Top of Available data

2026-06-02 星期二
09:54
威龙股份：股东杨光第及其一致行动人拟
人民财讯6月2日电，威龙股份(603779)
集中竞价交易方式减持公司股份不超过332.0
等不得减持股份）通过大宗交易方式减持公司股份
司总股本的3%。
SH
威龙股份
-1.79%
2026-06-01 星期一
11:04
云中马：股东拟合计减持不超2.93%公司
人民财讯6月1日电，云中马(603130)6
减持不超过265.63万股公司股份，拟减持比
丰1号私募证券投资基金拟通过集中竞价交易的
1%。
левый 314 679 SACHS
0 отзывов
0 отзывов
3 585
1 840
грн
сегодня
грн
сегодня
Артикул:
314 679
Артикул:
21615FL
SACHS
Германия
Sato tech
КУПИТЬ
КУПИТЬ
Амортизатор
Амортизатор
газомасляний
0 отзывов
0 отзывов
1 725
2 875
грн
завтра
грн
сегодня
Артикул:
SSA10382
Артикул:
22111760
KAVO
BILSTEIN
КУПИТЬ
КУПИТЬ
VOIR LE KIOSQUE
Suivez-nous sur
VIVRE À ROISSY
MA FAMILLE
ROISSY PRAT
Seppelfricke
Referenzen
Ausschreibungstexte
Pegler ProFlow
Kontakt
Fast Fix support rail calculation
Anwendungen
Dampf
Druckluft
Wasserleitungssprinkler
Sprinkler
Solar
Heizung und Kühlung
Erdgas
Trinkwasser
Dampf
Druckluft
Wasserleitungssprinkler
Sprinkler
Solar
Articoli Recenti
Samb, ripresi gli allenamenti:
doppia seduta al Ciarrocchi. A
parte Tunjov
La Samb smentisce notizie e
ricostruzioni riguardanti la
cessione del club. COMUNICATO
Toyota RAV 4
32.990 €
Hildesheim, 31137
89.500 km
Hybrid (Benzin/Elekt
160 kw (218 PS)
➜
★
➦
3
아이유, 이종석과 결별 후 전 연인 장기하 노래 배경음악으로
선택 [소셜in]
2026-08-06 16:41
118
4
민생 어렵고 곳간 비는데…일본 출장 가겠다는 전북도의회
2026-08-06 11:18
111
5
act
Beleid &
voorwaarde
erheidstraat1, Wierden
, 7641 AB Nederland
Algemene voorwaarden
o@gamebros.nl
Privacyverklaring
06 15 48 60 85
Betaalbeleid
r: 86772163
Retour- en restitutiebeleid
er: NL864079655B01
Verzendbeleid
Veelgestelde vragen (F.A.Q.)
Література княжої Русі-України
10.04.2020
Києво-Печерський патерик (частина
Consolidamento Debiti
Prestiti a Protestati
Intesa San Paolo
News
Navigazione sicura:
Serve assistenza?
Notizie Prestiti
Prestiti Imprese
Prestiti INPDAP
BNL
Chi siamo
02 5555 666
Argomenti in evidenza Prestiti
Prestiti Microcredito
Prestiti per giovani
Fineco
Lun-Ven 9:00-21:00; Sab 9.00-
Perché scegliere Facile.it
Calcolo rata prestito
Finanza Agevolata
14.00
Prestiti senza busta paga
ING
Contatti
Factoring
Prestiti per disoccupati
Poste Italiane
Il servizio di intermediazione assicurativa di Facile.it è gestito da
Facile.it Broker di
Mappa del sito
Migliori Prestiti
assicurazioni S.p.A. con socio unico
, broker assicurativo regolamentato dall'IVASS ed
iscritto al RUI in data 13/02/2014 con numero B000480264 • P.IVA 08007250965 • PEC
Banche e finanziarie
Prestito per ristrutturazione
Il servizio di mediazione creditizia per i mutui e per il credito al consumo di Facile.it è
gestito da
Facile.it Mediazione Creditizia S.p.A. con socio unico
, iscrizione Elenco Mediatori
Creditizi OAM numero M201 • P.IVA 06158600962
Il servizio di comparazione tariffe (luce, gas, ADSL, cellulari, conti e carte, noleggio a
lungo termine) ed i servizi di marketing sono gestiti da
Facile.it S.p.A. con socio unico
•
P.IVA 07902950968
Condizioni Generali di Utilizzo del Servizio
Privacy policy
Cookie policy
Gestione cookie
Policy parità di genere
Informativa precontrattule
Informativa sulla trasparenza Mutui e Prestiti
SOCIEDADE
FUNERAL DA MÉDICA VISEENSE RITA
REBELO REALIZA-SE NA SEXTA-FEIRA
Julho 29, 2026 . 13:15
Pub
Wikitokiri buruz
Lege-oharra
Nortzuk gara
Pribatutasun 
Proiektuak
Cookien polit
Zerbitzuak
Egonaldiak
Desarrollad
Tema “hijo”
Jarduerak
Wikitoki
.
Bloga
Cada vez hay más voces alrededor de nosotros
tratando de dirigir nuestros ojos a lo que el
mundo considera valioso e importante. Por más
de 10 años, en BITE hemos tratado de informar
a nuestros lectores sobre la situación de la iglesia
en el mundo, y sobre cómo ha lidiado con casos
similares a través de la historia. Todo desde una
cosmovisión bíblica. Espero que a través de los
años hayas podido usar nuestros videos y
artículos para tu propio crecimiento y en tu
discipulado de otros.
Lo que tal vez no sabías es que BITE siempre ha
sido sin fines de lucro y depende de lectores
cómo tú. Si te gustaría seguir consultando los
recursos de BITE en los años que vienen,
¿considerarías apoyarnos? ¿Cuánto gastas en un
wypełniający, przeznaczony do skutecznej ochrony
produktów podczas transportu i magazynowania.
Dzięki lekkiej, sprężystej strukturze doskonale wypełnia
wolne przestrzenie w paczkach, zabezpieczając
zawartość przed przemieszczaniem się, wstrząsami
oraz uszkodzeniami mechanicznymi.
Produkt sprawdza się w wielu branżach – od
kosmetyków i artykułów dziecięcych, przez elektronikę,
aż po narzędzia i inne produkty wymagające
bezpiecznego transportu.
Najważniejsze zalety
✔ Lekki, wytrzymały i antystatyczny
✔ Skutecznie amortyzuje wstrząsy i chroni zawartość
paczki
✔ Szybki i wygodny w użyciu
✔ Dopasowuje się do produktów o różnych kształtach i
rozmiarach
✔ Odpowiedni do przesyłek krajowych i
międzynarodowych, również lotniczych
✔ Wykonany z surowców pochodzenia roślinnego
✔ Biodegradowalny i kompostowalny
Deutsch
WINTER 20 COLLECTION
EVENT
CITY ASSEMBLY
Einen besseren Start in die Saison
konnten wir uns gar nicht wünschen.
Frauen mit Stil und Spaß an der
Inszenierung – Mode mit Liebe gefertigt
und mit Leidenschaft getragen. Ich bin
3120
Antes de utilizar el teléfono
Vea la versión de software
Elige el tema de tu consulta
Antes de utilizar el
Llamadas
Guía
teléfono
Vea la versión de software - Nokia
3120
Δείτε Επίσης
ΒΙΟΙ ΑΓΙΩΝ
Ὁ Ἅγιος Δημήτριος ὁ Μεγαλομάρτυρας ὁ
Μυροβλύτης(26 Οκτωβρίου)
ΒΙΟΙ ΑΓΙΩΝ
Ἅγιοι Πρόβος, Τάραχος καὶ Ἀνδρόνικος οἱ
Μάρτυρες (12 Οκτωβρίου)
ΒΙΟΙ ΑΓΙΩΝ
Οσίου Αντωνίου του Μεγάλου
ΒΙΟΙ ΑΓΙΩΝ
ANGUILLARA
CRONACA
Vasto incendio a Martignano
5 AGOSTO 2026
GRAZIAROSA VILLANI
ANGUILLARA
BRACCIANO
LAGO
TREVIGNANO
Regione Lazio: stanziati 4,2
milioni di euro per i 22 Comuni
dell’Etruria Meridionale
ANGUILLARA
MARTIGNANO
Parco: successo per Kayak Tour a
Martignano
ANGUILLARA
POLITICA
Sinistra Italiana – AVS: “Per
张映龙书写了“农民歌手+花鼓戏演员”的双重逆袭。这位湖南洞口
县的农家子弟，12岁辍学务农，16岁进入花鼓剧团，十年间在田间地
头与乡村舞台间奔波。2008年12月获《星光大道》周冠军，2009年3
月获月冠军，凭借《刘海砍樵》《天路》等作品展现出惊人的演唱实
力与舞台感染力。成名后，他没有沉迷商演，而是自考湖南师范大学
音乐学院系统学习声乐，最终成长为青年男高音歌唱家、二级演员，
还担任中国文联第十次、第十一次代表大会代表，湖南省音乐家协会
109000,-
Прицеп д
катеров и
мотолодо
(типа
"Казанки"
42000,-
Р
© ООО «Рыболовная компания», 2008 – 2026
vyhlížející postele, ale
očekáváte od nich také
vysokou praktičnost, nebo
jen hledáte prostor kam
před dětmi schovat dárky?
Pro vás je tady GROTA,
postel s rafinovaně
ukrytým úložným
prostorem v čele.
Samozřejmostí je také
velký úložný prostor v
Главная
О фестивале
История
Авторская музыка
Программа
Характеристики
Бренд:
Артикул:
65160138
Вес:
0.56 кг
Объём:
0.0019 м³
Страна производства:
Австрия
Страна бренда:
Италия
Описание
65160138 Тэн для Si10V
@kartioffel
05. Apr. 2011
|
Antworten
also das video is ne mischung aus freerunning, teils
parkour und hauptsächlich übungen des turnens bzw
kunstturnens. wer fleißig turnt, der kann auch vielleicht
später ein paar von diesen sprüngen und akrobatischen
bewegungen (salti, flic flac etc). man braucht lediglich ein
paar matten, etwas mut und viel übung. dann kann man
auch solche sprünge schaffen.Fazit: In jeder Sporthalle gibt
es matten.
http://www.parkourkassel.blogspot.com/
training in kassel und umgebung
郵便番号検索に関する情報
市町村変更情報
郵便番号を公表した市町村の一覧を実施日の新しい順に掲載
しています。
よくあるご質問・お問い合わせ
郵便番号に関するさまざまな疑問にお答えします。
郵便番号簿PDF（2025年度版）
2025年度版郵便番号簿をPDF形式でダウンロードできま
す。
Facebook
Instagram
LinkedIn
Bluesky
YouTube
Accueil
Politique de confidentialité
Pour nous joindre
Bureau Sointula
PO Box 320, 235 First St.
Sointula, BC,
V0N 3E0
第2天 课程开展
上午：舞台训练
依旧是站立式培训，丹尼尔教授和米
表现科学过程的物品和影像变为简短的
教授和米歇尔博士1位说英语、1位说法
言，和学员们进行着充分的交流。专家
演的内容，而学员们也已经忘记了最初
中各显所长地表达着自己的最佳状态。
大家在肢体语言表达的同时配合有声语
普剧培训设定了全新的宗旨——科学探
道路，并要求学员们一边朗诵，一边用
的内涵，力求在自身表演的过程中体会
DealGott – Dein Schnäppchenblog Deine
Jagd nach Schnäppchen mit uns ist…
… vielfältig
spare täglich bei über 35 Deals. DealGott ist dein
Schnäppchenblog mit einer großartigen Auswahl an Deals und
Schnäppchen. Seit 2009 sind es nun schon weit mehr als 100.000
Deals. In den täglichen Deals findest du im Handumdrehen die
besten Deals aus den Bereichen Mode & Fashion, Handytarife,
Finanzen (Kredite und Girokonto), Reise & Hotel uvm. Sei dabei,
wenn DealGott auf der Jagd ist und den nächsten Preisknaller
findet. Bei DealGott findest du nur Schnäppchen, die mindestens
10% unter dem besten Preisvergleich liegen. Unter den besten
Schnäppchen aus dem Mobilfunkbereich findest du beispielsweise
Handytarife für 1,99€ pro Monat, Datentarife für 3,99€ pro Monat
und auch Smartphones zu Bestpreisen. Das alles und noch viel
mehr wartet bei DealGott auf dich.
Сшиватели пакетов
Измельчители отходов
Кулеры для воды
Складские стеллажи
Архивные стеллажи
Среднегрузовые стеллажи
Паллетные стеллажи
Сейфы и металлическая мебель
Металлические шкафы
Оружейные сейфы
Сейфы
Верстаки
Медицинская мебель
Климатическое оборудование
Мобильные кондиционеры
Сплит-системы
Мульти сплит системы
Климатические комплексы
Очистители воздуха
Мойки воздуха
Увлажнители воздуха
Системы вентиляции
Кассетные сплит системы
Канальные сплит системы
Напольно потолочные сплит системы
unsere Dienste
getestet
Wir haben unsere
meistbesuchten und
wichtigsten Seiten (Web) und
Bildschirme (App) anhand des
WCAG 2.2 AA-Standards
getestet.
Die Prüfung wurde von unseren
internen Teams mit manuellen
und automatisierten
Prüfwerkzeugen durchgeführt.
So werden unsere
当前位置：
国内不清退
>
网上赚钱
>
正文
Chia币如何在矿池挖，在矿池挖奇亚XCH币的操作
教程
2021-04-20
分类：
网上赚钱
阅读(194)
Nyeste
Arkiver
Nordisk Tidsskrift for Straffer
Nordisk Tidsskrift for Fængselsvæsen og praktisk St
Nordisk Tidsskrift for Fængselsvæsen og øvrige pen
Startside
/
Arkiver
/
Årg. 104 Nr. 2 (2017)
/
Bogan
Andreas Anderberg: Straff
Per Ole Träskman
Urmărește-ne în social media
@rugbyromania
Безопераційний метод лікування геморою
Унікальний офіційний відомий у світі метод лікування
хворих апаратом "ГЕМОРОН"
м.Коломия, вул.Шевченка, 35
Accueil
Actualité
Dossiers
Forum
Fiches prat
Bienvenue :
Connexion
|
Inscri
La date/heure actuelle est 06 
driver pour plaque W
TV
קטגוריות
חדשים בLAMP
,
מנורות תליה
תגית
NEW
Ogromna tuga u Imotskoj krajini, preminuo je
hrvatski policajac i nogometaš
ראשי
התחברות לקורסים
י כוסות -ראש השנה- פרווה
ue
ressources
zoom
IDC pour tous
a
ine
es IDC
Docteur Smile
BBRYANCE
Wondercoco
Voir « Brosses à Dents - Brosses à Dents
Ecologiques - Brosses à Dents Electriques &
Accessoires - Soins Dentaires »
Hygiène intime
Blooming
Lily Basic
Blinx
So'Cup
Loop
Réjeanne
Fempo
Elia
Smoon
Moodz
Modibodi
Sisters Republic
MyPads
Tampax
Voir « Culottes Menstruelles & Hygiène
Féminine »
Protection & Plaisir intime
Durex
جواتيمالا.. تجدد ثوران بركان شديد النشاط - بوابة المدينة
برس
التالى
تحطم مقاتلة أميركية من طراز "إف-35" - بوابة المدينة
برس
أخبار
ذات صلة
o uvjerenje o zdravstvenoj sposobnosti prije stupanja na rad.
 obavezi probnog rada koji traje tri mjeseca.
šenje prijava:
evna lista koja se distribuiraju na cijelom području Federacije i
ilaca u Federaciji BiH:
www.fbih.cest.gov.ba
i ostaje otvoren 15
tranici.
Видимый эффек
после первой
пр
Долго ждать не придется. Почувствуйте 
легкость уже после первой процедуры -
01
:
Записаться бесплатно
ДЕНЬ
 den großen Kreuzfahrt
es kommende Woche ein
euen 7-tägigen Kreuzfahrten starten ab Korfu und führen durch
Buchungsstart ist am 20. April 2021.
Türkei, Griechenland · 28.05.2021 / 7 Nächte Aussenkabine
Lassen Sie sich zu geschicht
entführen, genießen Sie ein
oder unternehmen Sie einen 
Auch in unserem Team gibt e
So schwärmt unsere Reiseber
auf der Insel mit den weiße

Bottom of Available data

**Task statement:** Here the output must be the lines above from the line with "Protection & Plaisir intime" to the line with "Buchungsstart ist am 20. April 2021.", both included, duplicated word for word and nothing else.

**Reply to the task:**
Protection & Plaisir intime
Durex
جواتيمالا.. تجدد ثوران بركان شديد النشاط - بوابة المدينة
برس
التالى
تحطم مقاتلة أميركية من طراز "إف-35" - بوابة المدينة
برس
أخبار
ذات صلة
o uvjerenje o zdravstvenoj sposobnosti prije stupanja na rad.
 obavezi probnog rada koji traje tri mjeseca.
šenje prijava:
evna lista koja se distribuiraju na cijelom području Federacije i
ilaca u Federaciji BiH:
www.fbih.cest.gov.ba
i ostaje otvoren 15
tranici.
Видимый эффек
после первой
пр
Долго ждать не придется. Почувствуйте 
легкость уже после первой процедуры -
01
:
Записаться бесплатно
ДЕНЬ
 den großen Kreuzfahrt
es kommende Woche ein
euen 7-tägigen Kreuzfahrten starten ab Korfu und führen durch
Buchungsstart ist am 20. April 2021.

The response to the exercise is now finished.